I can't agree with the argument of Gaiman being bleak, because Sandman had some amazingly uplifting stories in it. "The Sound of Her Wings" is achingly beautiful, and my most recent rereading of "Three Septembers And A January" has left me resolute to take Februay 1st as a floating holiday if I ever wind up working at a place that offers them again. Also, "Ramadan" speaks of he value of finding hope in the worst circumstances - which is particularly poignant in light of the second military action of America against Iraq. A Game Of You likewise delivers beauty amongst its horror.

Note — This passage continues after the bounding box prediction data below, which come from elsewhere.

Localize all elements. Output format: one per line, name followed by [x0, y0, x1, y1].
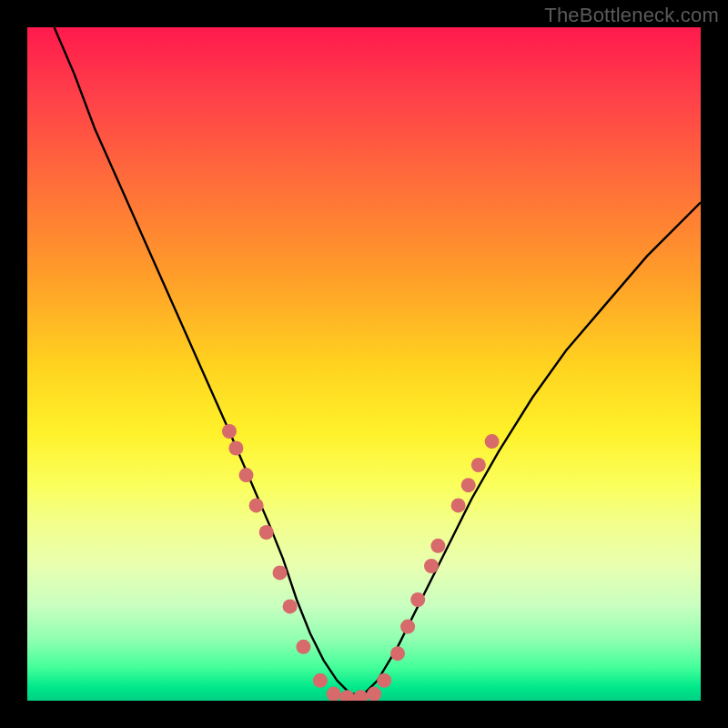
curve-marker: [239, 468, 254, 482]
curve-marker: [430, 539, 445, 553]
curve-marker: [461, 478, 476, 492]
curve-svg: [27, 27, 701, 701]
curve-marker: [485, 434, 500, 449]
curve-marker: [377, 673, 391, 688]
curve-marker: [340, 690, 355, 701]
curve-marker: [228, 441, 243, 456]
curve-marker: [424, 559, 439, 573]
curve-marker: [410, 592, 425, 607]
curve-marker: [249, 498, 264, 512]
chart-frame: TheBottleneck.com: [0, 0, 728, 728]
curve-markers: [222, 424, 500, 701]
curve-marker: [259, 525, 274, 540]
curve-marker: [390, 646, 405, 661]
curve-marker: [400, 620, 415, 634]
curve-marker: [283, 599, 298, 613]
bottleneck-curve-path: [55, 27, 701, 694]
curve-marker: [296, 640, 310, 654]
curve-marker: [313, 673, 328, 688]
curve-marker: [327, 687, 341, 701]
plot-area: [27, 27, 701, 701]
curve-marker: [222, 424, 237, 439]
curve-marker: [367, 687, 381, 701]
curve-marker: [273, 565, 288, 580]
curve-marker: [451, 498, 466, 512]
curve-marker: [471, 458, 486, 472]
watermark-text: TheBottleneck.com: [544, 4, 719, 27]
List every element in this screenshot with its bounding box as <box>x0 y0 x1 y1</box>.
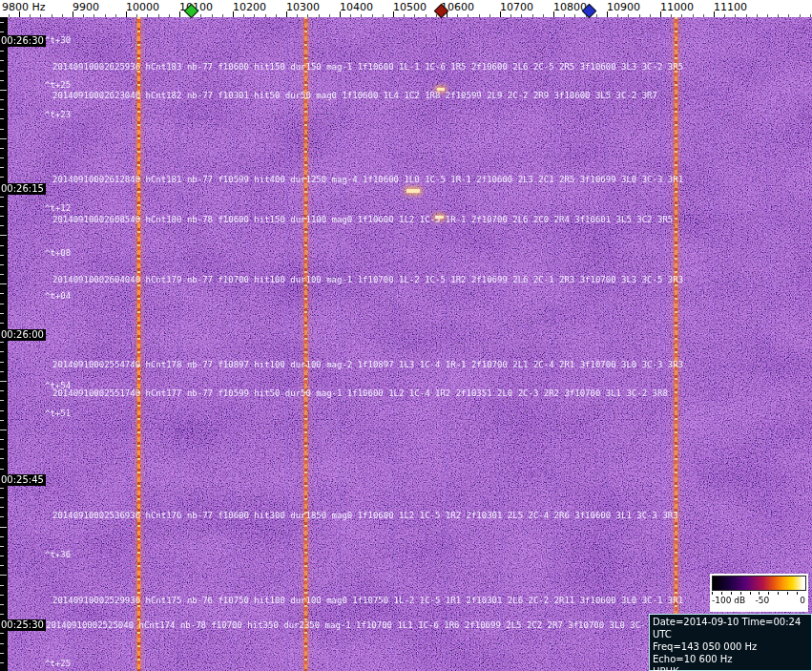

I have to second tarylcabot's recommendation of the comics - they're great stuff.

One last note - it's speled "Xian", not "Xtian" - because the "X" is an abbreviation for "Christ". Sorry, just one of those things that, like "ATM Machine" or "PIN Number", gets to me.

I finally saw the episode last night, and have to agree with the assessment that the writing was not-up-to-par -- although I thought it was still 50% better than most anything on TV (save, perhaps, Extras and The Office). I also want to point out that I was totally, absolutely, positively correct in my prediction that a minorish character would die -- although, unfortunately, I was totally, absolutely, positively incorrect regarding which one.

Er, Kat?

Speaking of lame episodes, that was nearly the lamest. Take a lame supporting character, give her a lamer backstory, go predictably Starbuck on her, and then give her a lamer heroic ending.

On the other hand, the boxing episode was about 1000x better than it should have been.